Suppose you have a system with a mix of NVMe and IOAT SSDs.   For NVMe we would want to enable the IOMMU to get the vfio_pci driver, and we would want to run daos daemons as non-root.   But that doesn’t work for IOAT SSDs, it appears the rule is that if there are any IOAT devices, then the daos daemons must run as root.   What about the driver rebinding, does that interfere with SPDK’s bdev driver doing AIO, do we have to blacklist IOAT drives during “storage prepare” to prevent the rebinding, or is the driver rebinding for IOAT devices harmless?

 

Thanks, Kevan

 

From: <daos@daos.groups.io> on behalf of "Nabarro, Tom" <tom.nabarro@...>
Reply-To: "daos@daos.groups.io" <daos@daos.groups.io>
Date: Friday, October 25, 2019 at 10:11 PM
To: "daos@daos.groups.io" <daos@daos.groups.io>
Subject: Re: [daos] DAOS master error when formatting tmpfs

 

Are you seeing that when running as non-root? if so then do you have a mounted empty SCM available prior to starting? When running as non-root, server will not wait for format, will either create superblock and continue to start IO server if SCM is mounted otherwise it will bail.

 

Ignore ALSR message as doesn't currently cause any practical problems as far as we know.

 

We are not currently testing/developing with VFIO/IOMMU/IOAT

 

Regards,

Tom Nabarro – DCG/ESAD

M: +44 (0)7786 260986

Skype: tom.nabarro

 

From: daos@daos.groups.io [mailto:daos@daos.groups.io] On Behalf Of Kevan Rehm
Sent: Friday, October 25, 2019 10:51 PM
To: daos@daos.groups.io
Subject: Re: [daos] DAOS master error when formatting tmpfs

 

Tom,

 

I am seeing the same message that Jordan reports when running as non-root, the “daos_server start” command fails immediately, doesn’t wait for formatting:

 

no NVMe controllers found

DAOS control server listening on 0.0.0.0:10001

no NVDIMMs found!

ERROR: failed to read existing superblock: can't read superblock from unformatted storage

 

But perhaps my situation is different.   I followed your instructions and got the output below.   For storage I am using an IOAT device, I do not have NVMe devices but I am using the vfio_pci driver, the iommu is enabled.   Is non-root supported with IOAT devices?  (I don’t see any code to chown /dev/sdX to user daos in setup.sh.)  If not supported, sorry for the interruption, I’ll switch to root.

 

Thanks, Kevan

 

P.S. Should I be worried about the ASLR message?

 

 

-bash-4.2$ daos/install/bin/orterun -np 1 -H localhost --report-uri /tmp/urifile daos_server start -t 1 -d /tmp/ -o /home/users/daos/daos/utils/config/examples/daos_server_local.yml

daos_server logging to file /tmp/daos_control.log

Starting SPDK v18.07-pre / DPDK 18.02.0 initialization...

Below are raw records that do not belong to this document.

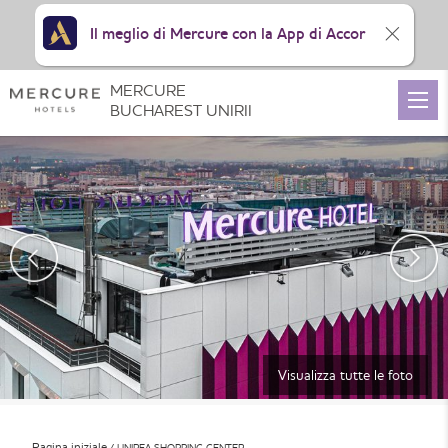
Il meglio di Mercure con la App di Accor
MERCURE
BUCHAREST UNIRII
Visualizza tutte le foto
Pagina iniziale
UNIREA SHOPPING CENTER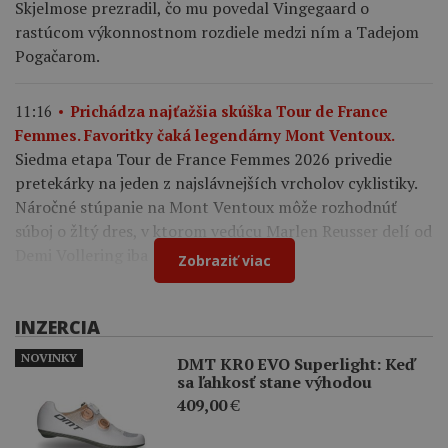
Skjelmose prezradil, čo mu povedal Vingegaard o
rastúcom výkonnostnom rozdiele medzi ním a Tadejom
Pogačarom.
11:16
Prichádza najťažšia skúška Tour de France
Femmes. Favoritky čaká legendárny Mont Ventoux.
Siedma etapa Tour de France Femmes 2026 privedie
pretekárky na jeden z najslávnejších vrcholov cyklistiky.
Náročné stúpanie na Mont Ventoux môže rozhodnúť
súboj o žltý dres, v ktorom vedúcu Marlen Reusser delí od
Demi Vollering iba 12 sekúnd.
Zobraziť viac
INZERCIA
NOVINKY
DMT KR0 EVO Superlight: Keď
sa ľahkosť stane výhodou
409,00
€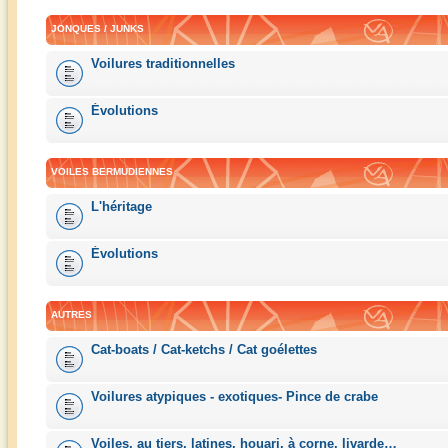
JONQUES / JUNKS
Voilures traditionnelles
Évolutions
VOILES BERMUDIENNES
L'héritage
Évolutions
AUTRES
Cat-boats / Cat-ketchs / Cat goélettes
Voilures atypiques - exotiques- Pince de crabe
Voiles, au tiers, latines, houari, à corne, livarde…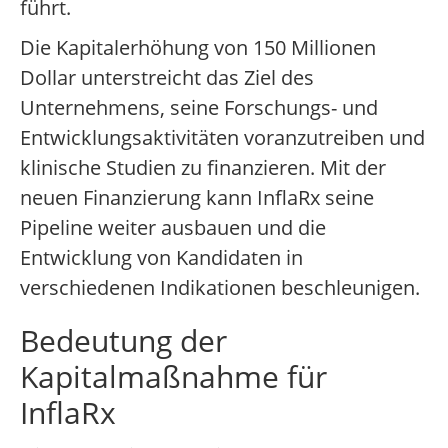
führt.
Die Kapitalerhöhung von 150 Millionen
Dollar unterstreicht das Ziel des
Unternehmens, seine Forschungs- und
Entwicklungsaktivitäten voranzutreiben und
klinische Studien zu finanzieren. Mit der
neuen Finanzierung kann InflaRx seine
Pipeline weiter ausbauen und die
Entwicklung von Kandidaten in
verschiedenen Indikationen beschleunigen.
Bedeutung der
Kapitalmaßnahme für
InflaRx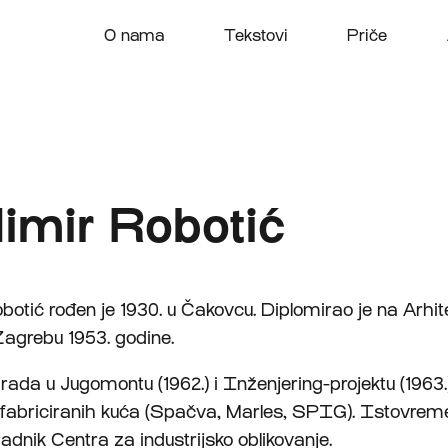
O nama
Tekstovi
Priče
imir Robotić
botić rođen je 1930. u Čakovcu. Diplomirao je na Arh
 Zagrebu 1953. godine.
rada u Jugomontu (1962.) i Inženjering-projektu (1963.
efabriciranih kuća (Spačva, Marles, SPIG). Istovrem
radnik Centra za industrijsko oblikovanje.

[ DPDK EAL parameters: spdk -c 0x1 --file-prefix=spdk1327119562 --base-virtaddr=0x200000000000 --proc-type=auto ]

EAL: Detected 32 lcore(s)

EAL: Auto-detected process type: PRIMARY

EAL: No free hugepages reported in hugepages-1048576kB

EAL: Multi-process socket /home/users/daos/.spdk1327119562_unix

EAL: Probing VFIO support...

EAL: Cannot obtain physical addresses: No such file or directory. Only vfio will function.

no NVMe controllers found

DAOS control server listening on 0.0.0.0:10001

no NVDIMMs found!

Starting I/O server instance 0: /home/users/daos/daos/install/bin/daos_io_server

daos_io_server:0 Using legacy core allocation algorithm

daos_io_server:0 Starting SPDK v18.07-pre / DPDK 18.02.0 initialization...

[ DPDK EAL parameters: daos -c 0x1 --file-prefix=spdk1327119562 --base-virtaddr=0x200000000000 --proc-type=auto ]

ERROR: daos_io_server:0 EAL: Detected 32 lcore(s)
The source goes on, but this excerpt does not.